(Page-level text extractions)
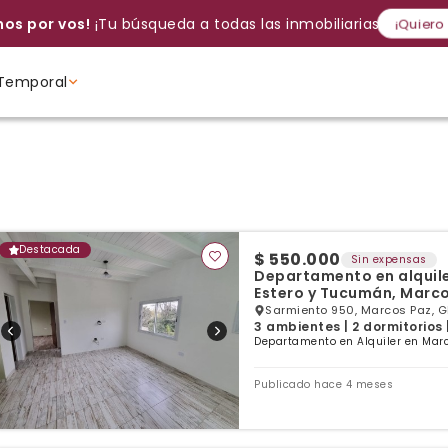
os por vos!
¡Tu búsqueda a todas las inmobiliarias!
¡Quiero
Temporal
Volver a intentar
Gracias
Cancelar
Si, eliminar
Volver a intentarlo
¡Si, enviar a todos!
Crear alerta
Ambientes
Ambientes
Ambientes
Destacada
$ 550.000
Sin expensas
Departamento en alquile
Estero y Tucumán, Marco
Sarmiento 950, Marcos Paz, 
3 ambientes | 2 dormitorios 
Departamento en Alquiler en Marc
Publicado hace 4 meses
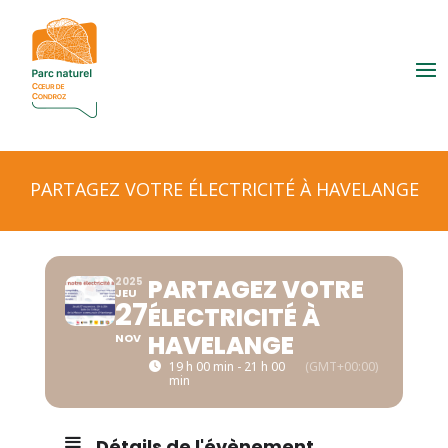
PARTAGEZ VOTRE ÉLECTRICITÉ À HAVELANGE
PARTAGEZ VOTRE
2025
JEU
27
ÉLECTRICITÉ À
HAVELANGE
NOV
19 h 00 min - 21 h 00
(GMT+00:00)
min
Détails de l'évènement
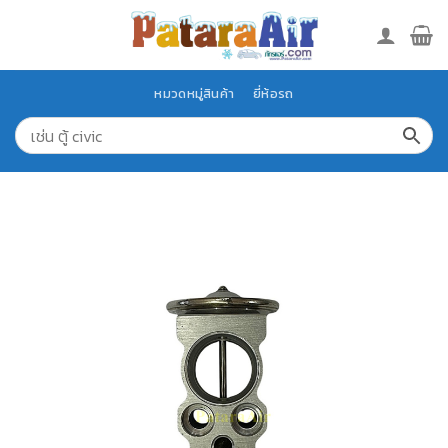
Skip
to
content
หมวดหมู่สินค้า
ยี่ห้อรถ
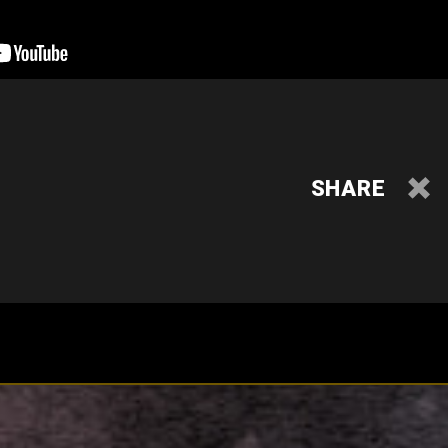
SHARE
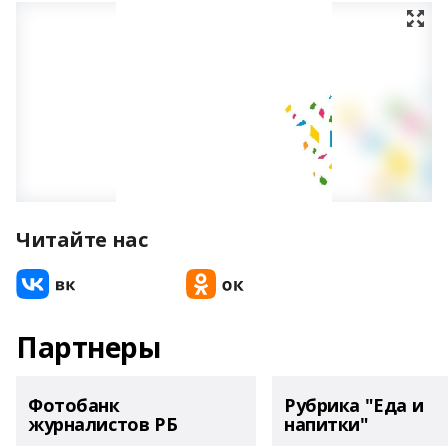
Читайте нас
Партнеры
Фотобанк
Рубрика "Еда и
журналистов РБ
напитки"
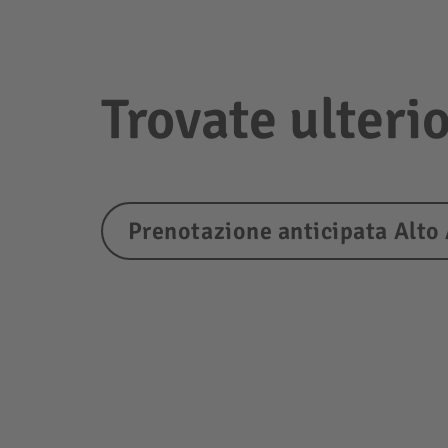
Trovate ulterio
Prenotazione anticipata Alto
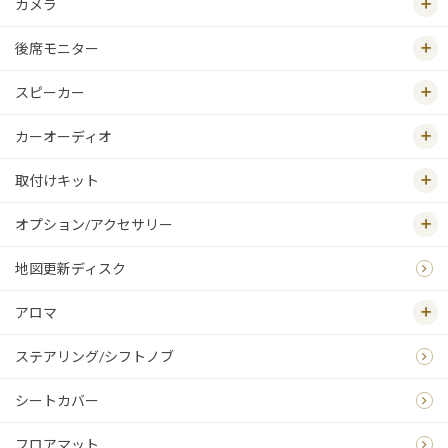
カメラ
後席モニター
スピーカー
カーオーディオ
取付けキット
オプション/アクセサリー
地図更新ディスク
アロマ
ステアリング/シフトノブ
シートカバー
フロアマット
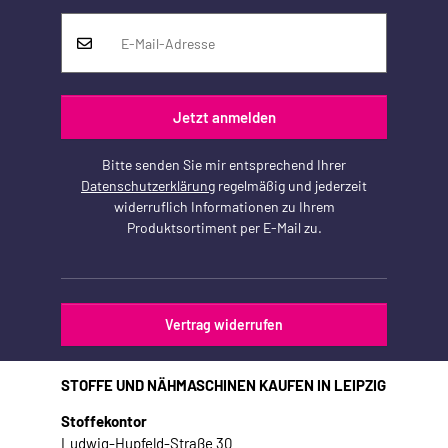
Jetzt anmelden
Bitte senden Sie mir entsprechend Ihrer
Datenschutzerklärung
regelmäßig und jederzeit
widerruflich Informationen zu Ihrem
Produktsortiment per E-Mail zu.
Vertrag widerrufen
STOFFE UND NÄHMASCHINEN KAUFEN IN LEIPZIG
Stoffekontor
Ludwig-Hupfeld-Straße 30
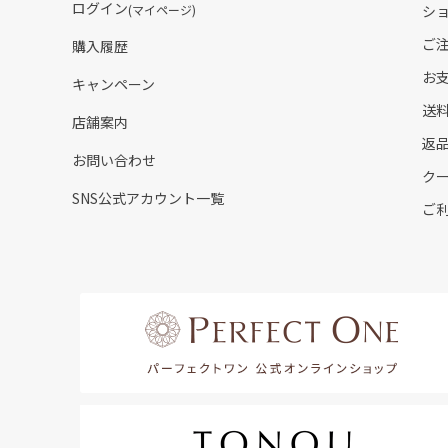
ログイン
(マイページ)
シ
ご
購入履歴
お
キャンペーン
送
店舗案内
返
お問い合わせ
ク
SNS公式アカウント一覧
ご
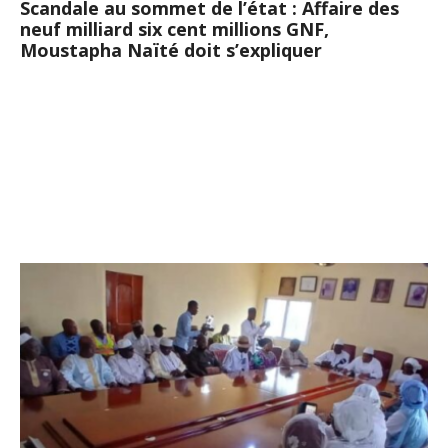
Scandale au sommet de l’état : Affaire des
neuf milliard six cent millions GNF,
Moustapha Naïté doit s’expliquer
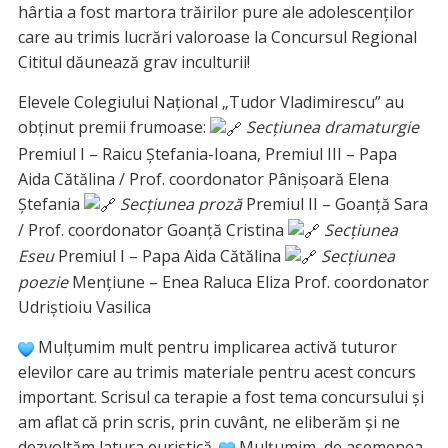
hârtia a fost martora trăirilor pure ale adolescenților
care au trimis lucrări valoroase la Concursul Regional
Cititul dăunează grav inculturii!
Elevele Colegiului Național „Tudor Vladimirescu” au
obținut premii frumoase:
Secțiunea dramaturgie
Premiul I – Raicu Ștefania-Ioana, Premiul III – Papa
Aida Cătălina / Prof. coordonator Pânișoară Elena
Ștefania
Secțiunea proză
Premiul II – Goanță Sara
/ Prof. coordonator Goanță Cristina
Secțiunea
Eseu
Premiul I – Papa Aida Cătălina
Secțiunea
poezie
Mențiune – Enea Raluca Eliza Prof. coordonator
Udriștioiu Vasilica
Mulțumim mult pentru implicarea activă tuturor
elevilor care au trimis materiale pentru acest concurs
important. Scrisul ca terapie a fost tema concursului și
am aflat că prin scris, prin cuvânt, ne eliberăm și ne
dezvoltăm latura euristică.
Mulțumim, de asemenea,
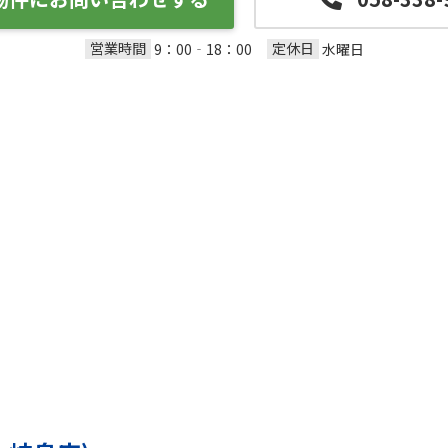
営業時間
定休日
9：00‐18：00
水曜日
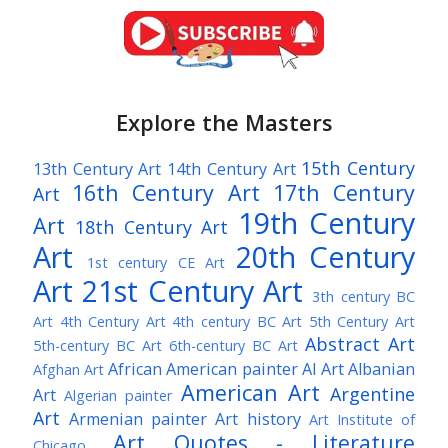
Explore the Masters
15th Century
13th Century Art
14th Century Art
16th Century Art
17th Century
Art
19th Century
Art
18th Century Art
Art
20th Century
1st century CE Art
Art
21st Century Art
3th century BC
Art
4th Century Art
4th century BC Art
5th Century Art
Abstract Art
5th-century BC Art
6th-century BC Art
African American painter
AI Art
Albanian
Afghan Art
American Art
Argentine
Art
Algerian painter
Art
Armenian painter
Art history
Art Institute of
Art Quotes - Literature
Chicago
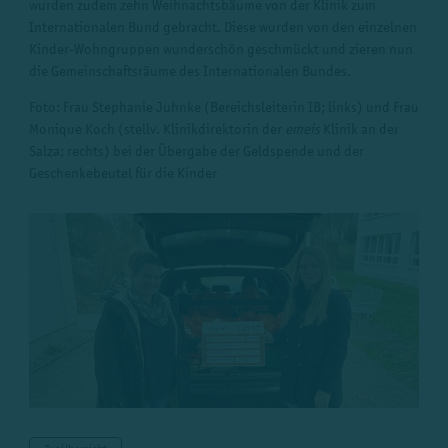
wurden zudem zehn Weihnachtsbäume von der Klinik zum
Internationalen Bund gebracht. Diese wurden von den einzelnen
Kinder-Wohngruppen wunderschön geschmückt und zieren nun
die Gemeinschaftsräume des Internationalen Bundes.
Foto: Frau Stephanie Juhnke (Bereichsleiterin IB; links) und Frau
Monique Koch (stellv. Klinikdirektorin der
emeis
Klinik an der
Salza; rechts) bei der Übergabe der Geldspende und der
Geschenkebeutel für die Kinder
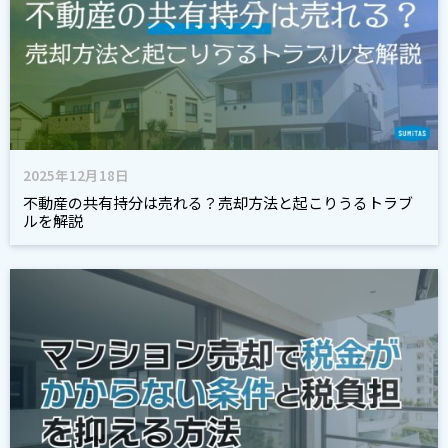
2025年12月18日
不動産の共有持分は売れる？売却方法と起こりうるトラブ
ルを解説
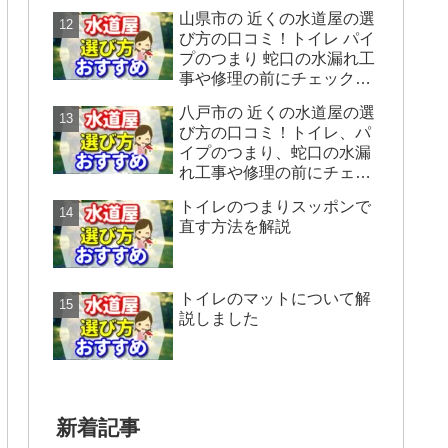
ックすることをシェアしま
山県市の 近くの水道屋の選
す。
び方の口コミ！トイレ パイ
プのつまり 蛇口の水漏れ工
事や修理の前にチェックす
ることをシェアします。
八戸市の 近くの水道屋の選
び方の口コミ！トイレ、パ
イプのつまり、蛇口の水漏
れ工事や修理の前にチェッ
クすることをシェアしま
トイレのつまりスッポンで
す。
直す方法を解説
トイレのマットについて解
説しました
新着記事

- [Description of the task]: Task for the records above: copy every line in which the word "Departamento" occurs.

- [Expected answer]:
Departamento en alquile
Departamento en Alquiler en Marc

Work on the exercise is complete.